No trágico episódio de 28 de janeiro de 2022, Gustavo Henrique, um jovem negro de 17 anos, teve sua vida ceifada por um policial militar do Distrito Federal, com um tiro no peito.
Após quase dois anos de espera, o policial foi absolvido em um júri popular formado em maioria por pessoas brancas. Este evento revoltante coloca em evidência a fragilidade do sistema judicial e também a naturalização da onda de violência contra a população negra.
Gustavo carregava consigo um sorriso contagiante, estudava no ensino médio, trabalhava em uma hamburgueria como chapeiro e ajudava financeiramente sua mãe. Como afirmou seu amigo Gustavo Matheus no depoimento, ele era “puro, um mil grau” e essa imagem perdura na memória de quem o conhecia. Além disso, o resultado do exame do IML revelou a ausência de drogas e álcool em seu sangue; e o delegado, em uma retratação pública após afirmar o contrário, elucidou que ele não tinha antecedentes criminais.
A condução do caso e as argumentações da defesa são permeados por uma série de erros graves. Dentre elas, a falsa acusação de que Gustavo estaria em uma moto roubada e portando um simulacro. Em seu depoimento, o réu afirmou ter visto Gustavo dando a entender que iria atirar, o que o motivou a disparar.

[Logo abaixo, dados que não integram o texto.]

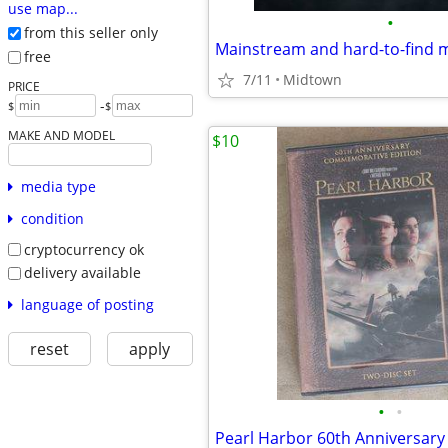
use map...
•
from this seller only
Mainstream and hard-to-find 
free
7/11
Midtown
PRICE
-
$
$
MAKE AND MODEL
$10
media type
condition
cryptocurrency ok
delivery available
language of posting
reset
apply
•
•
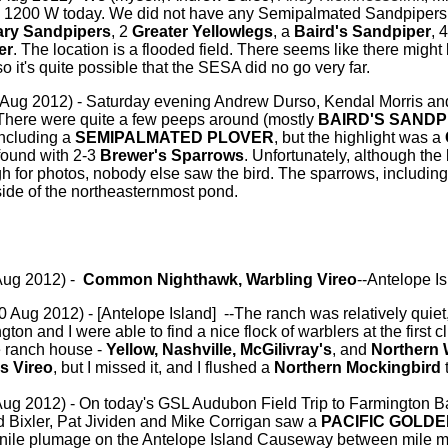
 1200 W today. We did not have any Semipalmated Sandpipers, 
tary Sandpipers
, 2
Greater Yellowlegs
, a
Baird's Sandpiper
, 
er
. The location is a flooded field. There seems like there migh
 so it's quite possible that the SESA did no go very far.
 Aug 2012) - Saturday evening Andrew Durso, Kendal Morris an
There were quite a few peeps around (mostly
BAIRD'S SANDP
including a
SEMIPALMATED PLOVER
, but the highlight was a
 found with 2-3
Brewer's Sparrows
. Unfortunately, although the
 for photos, nobody else saw the bird. The sparrows, including
ide of the northeasternmost pond.
Aug 2012) -
Common Nighthawk, Warbling Vireo
--Antelope I
0 Aug 2012) - [Antelope Island] --The ranch was relatively quiet,
ton and I were able to find a nice flock of warblers at the first
e ranch house -
Yellow, Nashville, McGilivray's
, and
Northern 
s Vireo
, but I missed it, and I flushed a
Northern Mockingbird
t
ug 2012) - On today's GSL Audubon Field Trip to Farmington B
d Bixler, Pat Jividen and Mike Corrigan saw a
PACIFIC GOLD
nile plumage on the Antelope Island Causeway between mile m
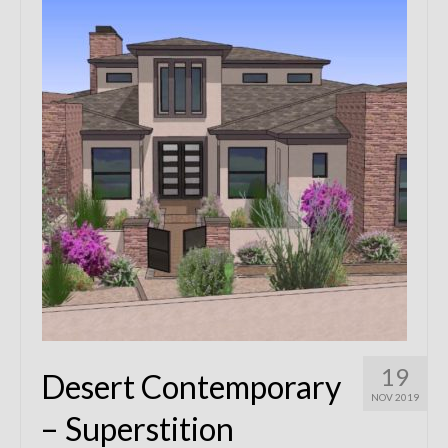
Remodels
Floor Plans
Custom Barn Design
Photo Gallery
Production
Testimonials
Contact
19
Desert Contemporary
NOV 2019
– Superstition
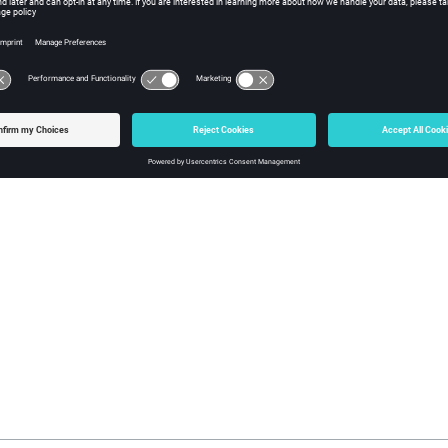
block
is written into each state file, for each part declar
/BEAM/AUX
e additional internal variables which might be needed for the stat
mpletely restored.
 block is written for a part if its beams do not use any additional in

O relato das testemunhas contrapõem essa argumentação, pois afirmam que Gustavo não teve menção a atirar e que depois de baleado a assistência não foi prestada de forma ágil, sendo a demora um fator crucial que custou a vida de Gustavo. Os investigadores elucidaram que a moto estava no nome do motorista e a perícia apontou que não havia como Gustavo estar baleado e, ao mesmo tempo, arremessar o simulacro, destacando também a ausência das digitais de Gustavo na arma.
É notável destacar que o suposto simulacro foi entregue especificamente ao policial que matou Gustavo Henrique, além dos dados de uma criança listada como uma das principais testemunhas oculares do ocorrido terem sido recolhidos e repassados ao assassino, não para a Polícia Civil, que chegou a ela por meio de investigação própria. O piloto da moto, Gustavo Matheus, relatou ainda que foi ameaçado, demitido do antigo emprego devido ao medo de seu chefe e, ao abrir uma barbearia, várias viaturas com cães apareceram e um policial disse que o próximo seria ele.

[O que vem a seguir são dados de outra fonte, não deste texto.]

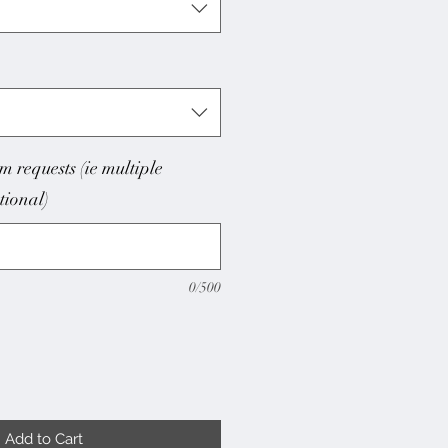
m requests (ie multiple
ptional)
0/500
Add to Cart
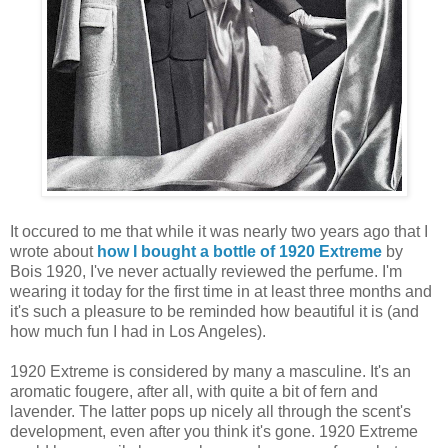
It occured to me that while it was nearly two years ago that I
wrote about
how I bought a bottle of 1920 Extreme
by
Bois 1920, I've never actually reviewed the perfume. I'm
wearing it today for the first time in at least three months and
it's such a pleasure to be reminded how beautiful it is (and
how much fun I had in Los Angeles).
1920 Extreme is considered by many a masculine. It's an
aromatic fougere, after all, with quite a bit of fern and
lavender. The latter pops up nicely all through the scent's
development, even after you think it's gone. 1920 Extreme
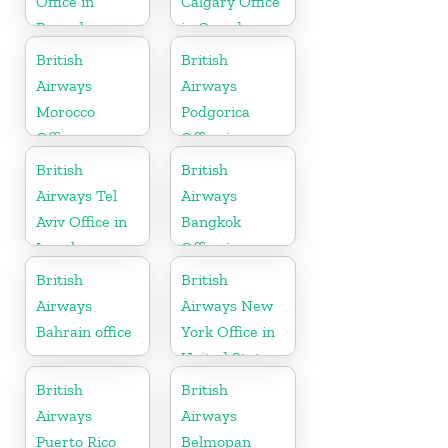
Office in
Calgary Office
Rwanda
in Canada
British
British
Airways
Airways
Morocco
Podgorica
Office
Office in
Montenegro
British
British
Airways Tel
Airways
Aviv Office in
Bangkok
Israel
Office in
Thailand
British
British
Airways
Airways New
Bahrain office
York Office in
United States
British
British
Airways
Airways
Puerto Rico
Belmopan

Linha de defesa negligenciou a dor da família
No tribunal, uma mudança significativa ocorreu em relação à narrativa apresentada pelos dois policiais presentes na “blitz” e pelos advogados do réu, abandonando a tese de que Gustavo estaria portando um simulacro.
Curiosamente, nenhum policial quis assumir a responsabilidade de afirmar que um dos jovens estava em posse do objeto e passaram a justificar que na região de Ceilândia e Samambaia é muito perigoso, logo é comum encontrar simulacros nas ruas, uma percepção equivocada que, por sua vez, contribui para a perpetuação de preconceitos contra as periferias e seus moradores.
As testemunhas do acusado eram formadas apenas por policiais que não estavam no momento do ocorrido e, a partir de seus discursos idênticos, explicitam o corporativismo e o protecionismo entre os colegas de farda.
Apesar de a própria defesa reconhecer a ação como desastrosa, a argumentação se baseou na linha que o réu agiu por medo, é pai e tem uma família.
Essa linha de defesa negligencia a família da vítima, os sonhos interrompidos do jovem e o impacto devastador sobre seus entes queridos.
Mesmo com todas as evidências e testemunhas indicando o contrário, o policial foi surpreendentemente absolvido.
Neste momento, ecoamos a longa reivindicação do movimento negro brasileiro e do Black Panther Party: queremos ser julgados pelos nossos pares, por pessoas negras da nossa quebrada.
A representação na justiça é fundamental para garantir um julgamento imparcial e justo. Em um esforço para retificar decisões absurdas como a do dia 14 de novembro e combater a impunidade. O movimento negro permanece firme ao lado das vítimas e suas famílias.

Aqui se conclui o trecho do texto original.